Yesterday, a sort of legend died: Jack Chick, wildly prolific maker of tiny, usually unintentionally hilarious evangelical comics, went to go meet his faceless god at the age of 92. Chick made comics warning about the spiritual and real-world dangers of Halloween, Rock and Roll, Catholics, Jews, gay people, pretty much any secular interest, and, yes, he even had at least one comic about cars.
I’m also pretty sure that if Chick were to look at the lives of any of us really interested in cars, he’d find a way to suggest we’d all burn in hell within just five or six pages.

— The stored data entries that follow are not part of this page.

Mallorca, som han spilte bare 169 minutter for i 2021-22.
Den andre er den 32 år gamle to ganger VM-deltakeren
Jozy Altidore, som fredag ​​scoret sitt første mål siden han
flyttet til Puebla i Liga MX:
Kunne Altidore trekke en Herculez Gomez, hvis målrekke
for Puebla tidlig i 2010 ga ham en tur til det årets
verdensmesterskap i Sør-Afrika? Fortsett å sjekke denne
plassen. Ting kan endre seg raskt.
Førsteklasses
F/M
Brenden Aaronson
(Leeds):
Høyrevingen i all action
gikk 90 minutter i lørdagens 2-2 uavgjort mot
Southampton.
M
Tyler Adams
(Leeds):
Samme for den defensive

If you’re somehow not familiar with Chick and his cruel, bonkers worldview that was presented with all the subtlety of a meth’d-up jaguar wearing a jacket made of fireworks and airhorns, here’s a good video explainer:
Chick was relevant to car-lovers and even just general drivers for two main reasons: first, in the dark, dank, pre-internet days, Chick Tracts that you’d find in remote, rural gas stations often provided the best laughs of a long road trip. Second, there’s one comic about racing, called The Wall.
The Wall is pretty standard for a Jack Chick story, which means it boils down to this: basically decent person lives life, talks to someone evangelizing for Jesus but doesn’t convert right that fucking second– maybe they intend to, but, like, tomorrow. Then, decent person dies in the crazy short time before accepting Christ, whereupon a faceless god-figure banishes them to hell for all eternity.
There’s some clumsily-drawn racing scenes in the comic, of various eras of NASCAR cars and some nice fiery wrecks. There’s also the realization that the reason one of the drivers is doomed to spend an eternity in the boiling excrement of hell is because that driver, basically, loved his wife more than the idea of Jesus that another driver told him about four days before.
While I don’t agree with pretty much anything Jack Chick ever wrote, and I’m pretty sure that Roman Catholics didn’t engineer the Holocaust or that Harry Potter books won’t cause the wholesale destruction of humankind, I had a grudging respect for the guy. He was tenacious and prolific, and I’m pretty sure he coined the trademark Haw-haw! laugh later popularized by Nelson from the Simpsons.